Posted by: Kim at March 3, 2006 03:52 PM

Yeah, it was largely 'meeting' Peter and Stuart that made me realise its Englishe-ness. Peter seemed very 'international' in that way that many Europeans do, whereas Stuart was just very English I thought (they'd hate us analysing them like this!)... he made me think about Herbert Spencer and Typographica. I guess I could rationalise him (as a writer/designer) following in that tradition. I haven't seen/read that WT book,... but have just ordered it, cheers.

Regarding his dig at The Netherlands, yeah I don't know I've never been there! I'd say the same about New York. Do you think that's an 'English' thing to say? I just thought it meant he was looking for a kind of engagement he was unable to find there... which seems odd being that they did DDD together there?

Posted by: Luke at March 4, 2006 01:54 AM

Your comments on the Englishness of Bailey mirror my own, especially after having read his interview and seeing his design work since leaving Werkplaats (Put About especially).

It is interesting that for a man who wants to remain so independent in his design thinking (worded loosely) that he is leaving the relative autonomy of the Netherlands. I thinkhe may ifnd working in New York difficult, but I'm looking forward to seeing what he can do with different surroundings.

Posted by: Derrick Schultz at March 5, 2006 06:17 AM

Hey sorry everybody... our MT thing went bust and we haven't been able to add new posts or comments for a week or so... but it's all good again now.

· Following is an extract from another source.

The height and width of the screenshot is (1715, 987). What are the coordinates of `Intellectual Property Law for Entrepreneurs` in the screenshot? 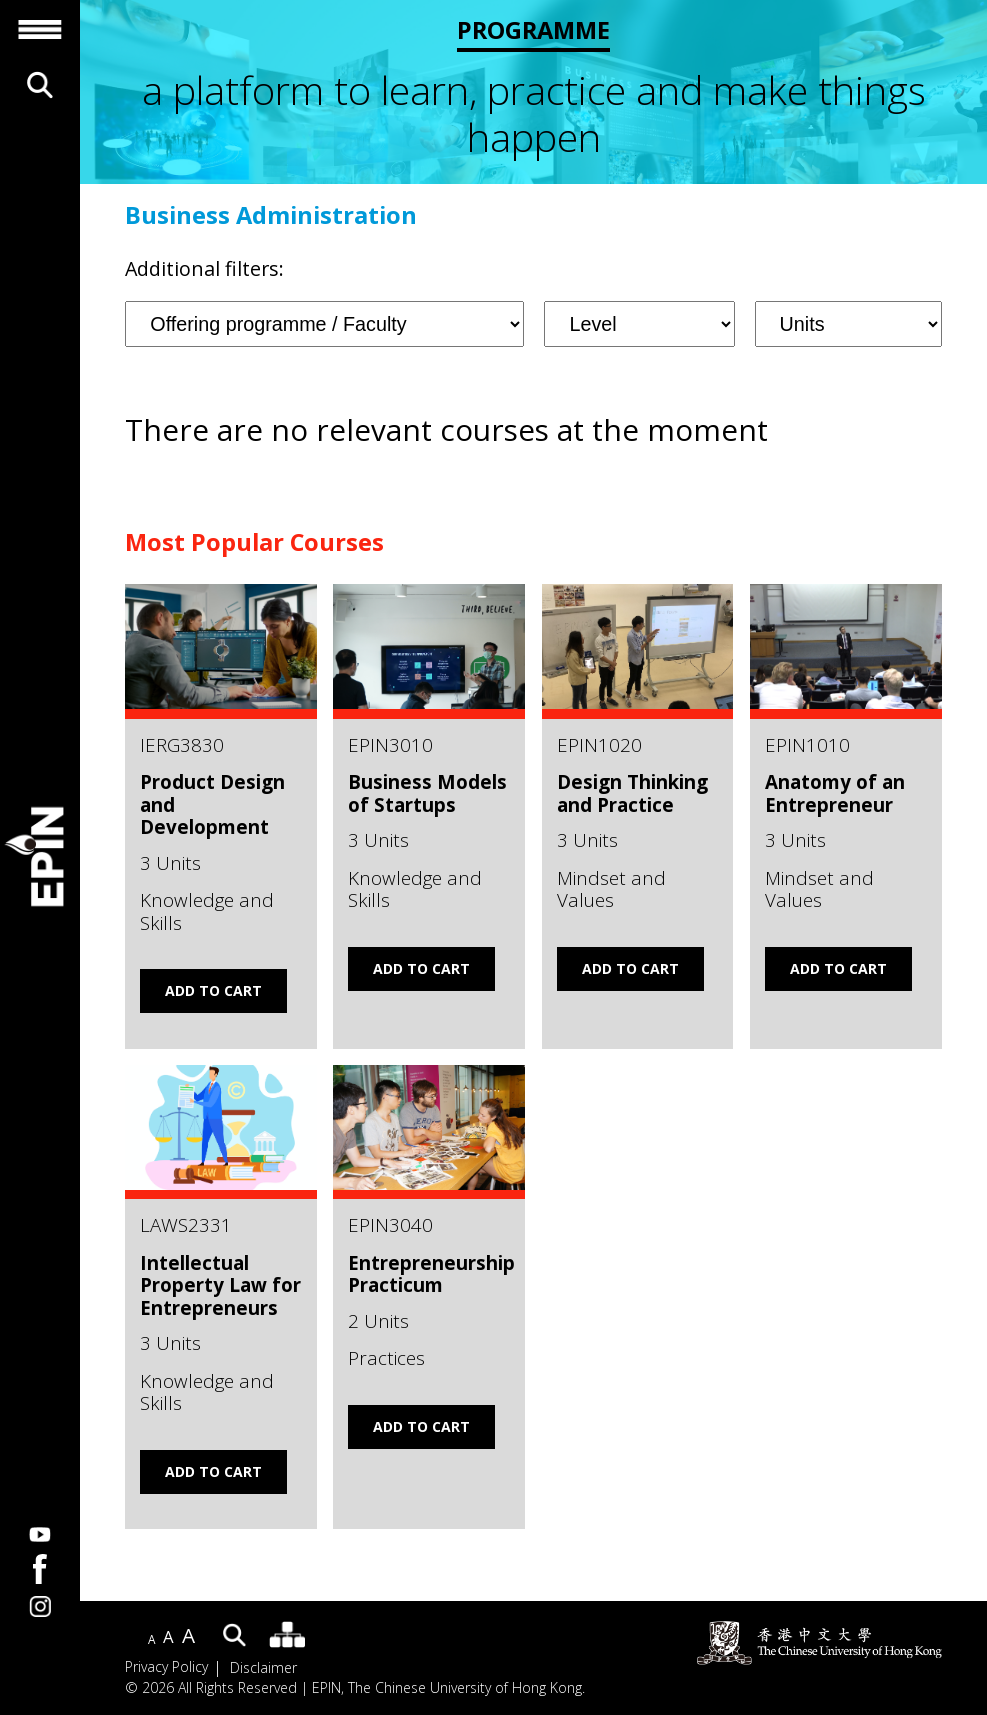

The WT book 'In Alphabetical Order' showed up (thanks Kim!). It was good timing cause we'd been getting bagged by certain people we'd run our editorial for TNG by for being overly personal. We were having a bit of a stress out about it when that book arrived, and reading Stuart's bit at the start just made go 'oh yeah that's right I really like that kind of quite personal casual-obsessive kind of writing...

What I thought was interesting though was how much I didn't like the 'founding texts' toward the back... well that's not entirely true... I quite liked Paul Elliman's and kind of liked Froshaug's. I hated the Robin Kinross one. The thing I find strange is that Stuart's writing is so casual 'I couldn't give a fuck'... which I appreciate (I like how he doesn't try and deify graphic design in any way), and it seems like worlds away from the other texts... maybe it's why most of the book seperates them?